COCOA: Although we technically still need to EXCEED the 2008 high of 3385 in Dec cocoa, in order to "negate" our scenario of a major, CYCLE-WAVE-B TOP,this week’s penetration of the 3280-3314 resistance AND the Oct 9 high (3329) certainly suggests that such a "penetration" is imminent. In which case, since this development will effectively mean that the Bull Cycle from the 2000 low is still "in force", there would literally be NO LIMIT to how high prices can go. Note, while I do show decent resistance at BOTH the 3443-3461 and 3540-3582 levels, the "thrust-wave" projection from the 2008-2009/Contracting Triangle suggests that the next likely objective is at 3734-3786. Support for Dec is now at 3327-3324, 3292, 3268, 3245-3234, 3196-3187 and 3086-3065.

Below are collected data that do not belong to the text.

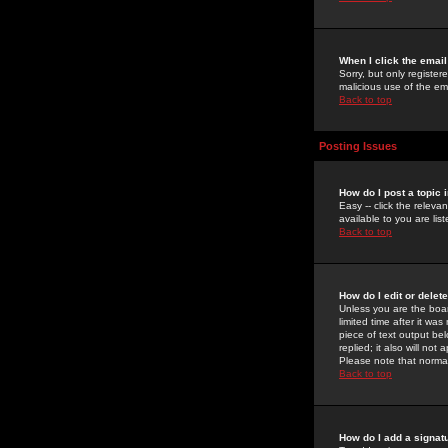
When I click the email 
Sorry, but only register
malicious use of the e
Back to top
Posting Issues
How do I post a topic 
Easy -- click the relev
available to you are li
Back to top
How do I edit or delet
Unless you are the boar
limited time after it wa
piece of text output bel
replied; it also will no
Please note that norma
Back to top
How do I add a signat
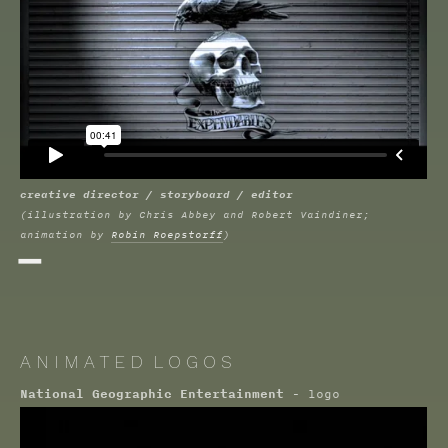
creative director / storyboard / editor
(illustration by Chris Abbey and Robert Vaindiner;
animation by
Robin Roepstorff
)

A N I M A T E D L O G O S
National Geographic Entertainment
- logo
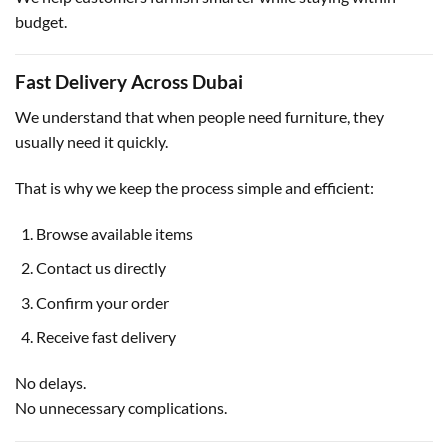
budget.
Fast Delivery Across Dubai
We understand that when people need furniture, they
usually need it quickly.
That is why we keep the process simple and efficient:
Browse available items
Contact us directly
Confirm your order
Receive fast delivery
No delays.
No unnecessary complications.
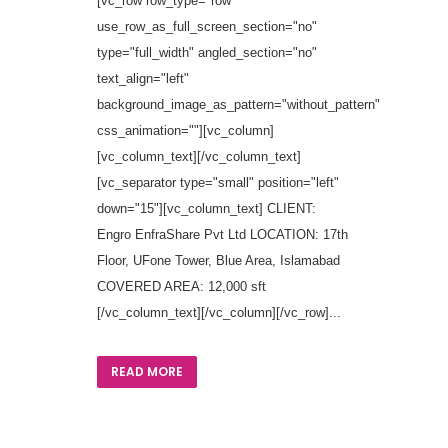
[vc_row row_type="row"
use_row_as_full_screen_section="no"
type="full_width" angled_section="no"
text_align="left"
background_image_as_pattern="without_pattern"
css_animation=""][vc_column]
[vc_column_text][/vc_column_text]
[vc_separator type="small" position="left"
down="15"][vc_column_text] CLIENT:
Engro EnfraShare Pvt Ltd LOCATION: 17th
Floor, UFone Tower, Blue Area, Islamabad
COVERED AREA: 12,000 sft
[/vc_column_text][/vc_column][/vc_row]...
READ MORE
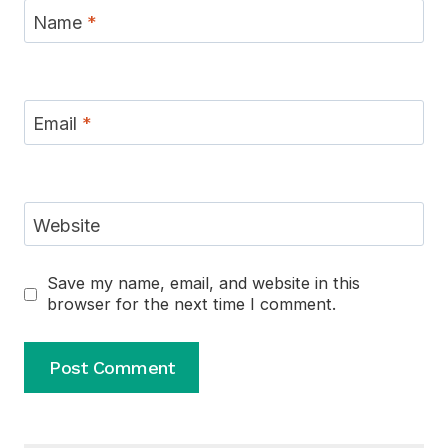
Name
*
Email
*
Website
Save my name, email, and website in this
browser for the next time I comment.
Alternative:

OJ: IF a bullish, a-b-c decline unfolds from HUGE RESISTANCE AT 117.55-119.95 IN Nov OJ, OR a close ABOVE 119.95 occurs, then we’ll probably confirm a SUPER BULLISH, CYCLE-WAVE-C ADVANCE (back-up to the 2007 high of 209.50). However, IF a "five-down" occurs instead, then the entire advance from the Feb low may be OVER. Support’s at 114.00-113.25/110.95-110.00/107.85-106.75/105.00-103.50

NEW TRADES AND OPEN POSITIONS 10/21/09

WHEAT:HRT/hedgers(25%)can sell Dec wheat at 5.50 1/4, with a stop at 5.69 3/4

COTTON:HIGH RISK TRADERS(HRT)can buy Dec cotton at 65.71,with a stop at 63.49

HOGS: HRT/hedgers LOWER the stop on short Dec hogs to 54.97 (+$650).

SILVER: Traders keep the stop on your short Dec mini silver at 18.175(+$367).

COFFEE: HRT can buy Dec coffee at 139.55, using a stop at 136.45.